Tamura Rie Kaneshima, Kodani Noriko, Itoh Arata, Meguro Shu, Kajio Hiroshi, Itoh Hiroshi
Division of Nephrology, Endocrinology and Metabolism, Department of Internal Medicine, Keio University School of Medicine, 35 Shinanomachi Shinjuku-Ku, Tokyo, 160-8582 Japan.
Department of Diabetes, Endocrinology and Metabolism, Center Hospital of the National Center for Global Health and Medicine, 1-21-1 Toyama Shinjuku-Ku, Tokyo, 162-8655 Japan.
Diabetol Int. 2024 Mar 30;15(3):447-455. doi: 10.1007/s13340-024-00716-7. eCollection 2024 Jul.
It is challenging for pregnant women with type 1 diabetes to maintain optimum glucose level to attain good neonatal outcomes. This study evaluated the efficacy of sensor-augmented insulin pump (SAP) with a predictive low-glucose suspend (PLGS) system in pregnant Japanese women with type 1 diabetes.
SAP with PLGS was used in 11 of the 22 women with type 1 diabetes who delivered between 2011 and 2021 at the two medical institutions in Japan. Glucose management, insulin delivery suspension time (IST) and neonatal outcomes were retrospectively studied.
In SAP with PLGS cases ( = 11), average glycated hemoglobin levels were < 6.5% throughout the pregnancy, and the time in range (TIR, 63-140 mg/dl) was > 70% in the second and third trimesters. PLGS was safely used without inducing ketoacidosis. Positive correlation was observed between IST and TIR ( = 0.62, < 0.01). Negative correlation was observed between IST and time below range (TBR) ( = - 0.40, = 0.02), and IST and time above range (TAR) ( = - 0.45, = 0.01). Total daily insulin dose was adequately increased without increasing hypoglycemia. There was only one heavy-for-date HFD) infant among the 11 newborns in SAP with PLGS cases. In cases without SAP ( = 11), target glycemic levels were difficult to achieve and there were 5 HFD infants among the 11 newborns.

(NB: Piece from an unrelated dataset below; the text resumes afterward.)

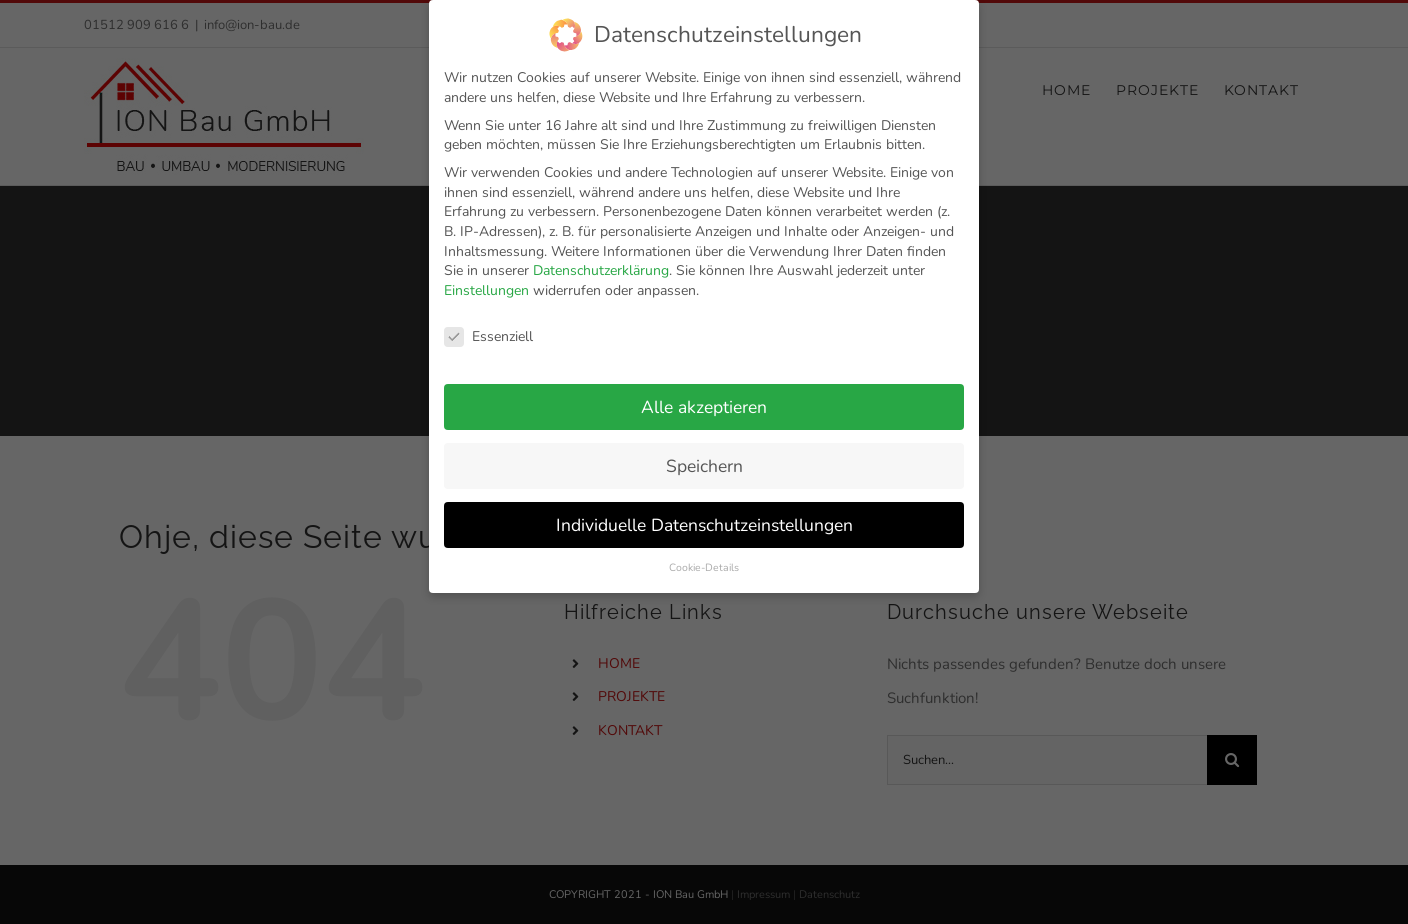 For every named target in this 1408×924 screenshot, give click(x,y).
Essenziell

SAP with PLGS was safely and effectively used in pregnant women with type 1 diabetes to achieve target glucose levels without increasing the risk of hypoglycemia, which may have led to good neonatal outcomes.

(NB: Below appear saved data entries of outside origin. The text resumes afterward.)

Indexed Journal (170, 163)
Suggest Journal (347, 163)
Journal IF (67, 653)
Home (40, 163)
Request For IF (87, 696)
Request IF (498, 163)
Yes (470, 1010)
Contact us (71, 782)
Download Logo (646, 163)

The online version contains supplementary material available at 10.1007/s13340-024-00716-7.
1型糖尿病孕妇要维持最佳血糖水平以获得良好的新生儿结局具有挑战性。本研究评估了带有预测性低血糖暂停(PLGS)系统的传感器增强胰岛素泵(SAP)在日本1型糖尿病孕妇中的疗效。

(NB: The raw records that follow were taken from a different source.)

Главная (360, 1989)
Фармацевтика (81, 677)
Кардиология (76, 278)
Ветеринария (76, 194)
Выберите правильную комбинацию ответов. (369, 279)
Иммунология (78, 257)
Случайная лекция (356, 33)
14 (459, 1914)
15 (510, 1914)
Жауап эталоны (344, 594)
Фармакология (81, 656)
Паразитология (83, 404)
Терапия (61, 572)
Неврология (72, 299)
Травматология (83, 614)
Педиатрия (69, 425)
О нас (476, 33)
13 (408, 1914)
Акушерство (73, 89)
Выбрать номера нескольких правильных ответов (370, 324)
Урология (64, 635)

在日本两家医疗机构2011年至2021年间分娩的22例1型糖尿病女性中,11例使用了带有PLGS的SAP。对血糖管理、胰岛素输注暂停时间(IST)和新生儿结局进行了回顾性研究。
在使用带有PLGS的SAP的病例(n = 11)中,整个孕期糖化血红蛋白平均水平<6.5%,孕中期和孕晚期血糖在目标范围内的时间(TIR,63 - 140mg/dl)>70%。PLGS使用安全,未诱发酮症酸中毒。IST与TIR之间呈正相关(r = 0.62,P < 0.01)。IST与血糖低于目标范围的时间(TBR)之间呈负相关(r = -0.40,P = 0.02),IST与血糖高于目标范围的时间(TAR)之间呈负相关(r = -0.45,P = 0.01)。每日胰岛素总剂量适当增加,且未增加低血糖发生率。在使用带有PLGS的SAP的11例新生儿中,只有1例为大于胎龄儿(HFD)。在未使用SAP的病例(n = 11)中,难以达到目标血糖水平,11例新生儿中有5例为HFD婴儿。
带有PLGS的SAP在1型糖尿病孕妇中安全有效使用,可实现目标血糖水平,且不增加低血糖风险,这可能带来了良好的新生儿结局。
在线版本包含可在10.1007/s13340 - 024 - 00716 - 7获取的补充材料。